Practical Tooling for ASR Red Teaming
Executing these attacks requires a combination of audio engineering and machine learning tools.
Generation and Manipulation
- Audacity: An essential free tool for manual audio analysis and manipulation. You can use it to visualize spectrograms, inject noise, apply filters, and splice audio clips together. It’s the first step for crafting many proof-of-concept attacks.
- Text-to-Speech (TTS) Systems: Tools like Coqui TTS or cloud-based services (AWS Polly, Google Cloud TTS) are crucial for generating clean source audio. When combined with voice cloning techniques (see 8.2.2), you can create targeted audio in a specific person’s voice.

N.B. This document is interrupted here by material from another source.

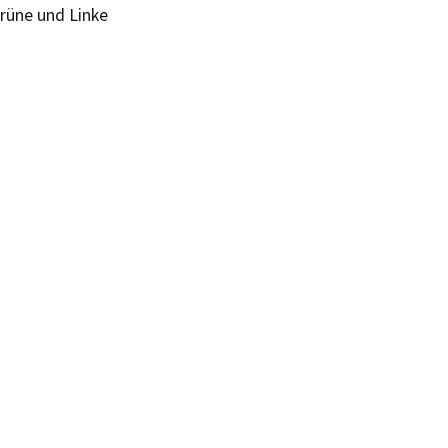
Grüne und Linke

Analysis and Attack Frameworks
- Python Libraries (Librosa, SciPy): For programmatic audio analysis, feature extraction (like MFCCs), and manipulation, these libraries are the industry standard. They form the backbone of most custom attack scripts.

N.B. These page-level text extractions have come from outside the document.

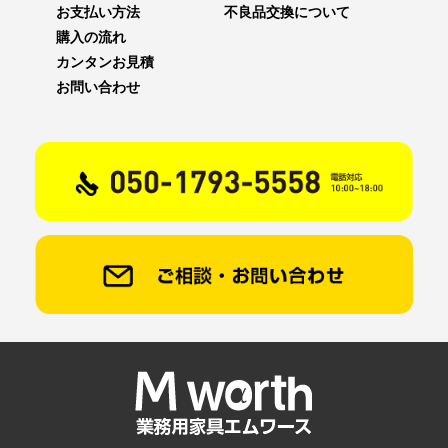
お支払い方法
不良品交換について
購入の流れ
カンタンお見積
お問い合わせ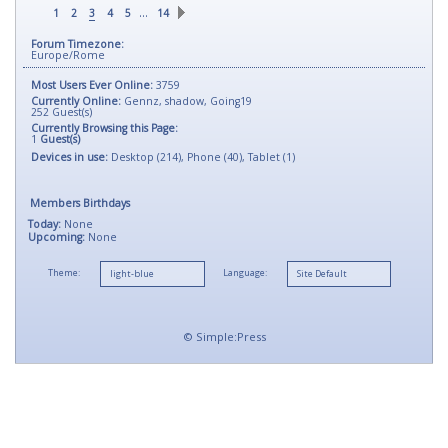
…
1
2
3
4
5
14
Forum Timezone:
Europe/Rome
Most Users Ever Online:
3759
Currently Online:
Gennz
,
shadow
,
Going19
252
Guest(s)
Currently Browsing this Page:
1
Guest(s)
Devices in use:
Desktop (214), Phone (40), Tablet (1)
Members Birthdays
Today:
None
Upcoming:
None
Theme:
Language:
©
Simple:Press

- Adversarial Robustness Toolbox (ART): An IBM-developed library that provides implementations of many adversarial attacks, including several specifically for audio. It’s an excellent starting point for generating perturbations against common model architectures.
Key Operational Insights
- ASR is an Entry Point: View the ASR system as the first domino. The real impact often occurs in the systems that consume its text output.
- Transcription Accuracy is Deceptive: An ASR system can be 100% accurate in its transcription and still be the vector for a successful attack. Focus on semantic and logical vulnerabilities.
- Context is Everything: The most potent attacks (homophones, injection) are tailored to the specific application logic that follows the ASR. Reconnaissance of the downstream system’s behavior is critical.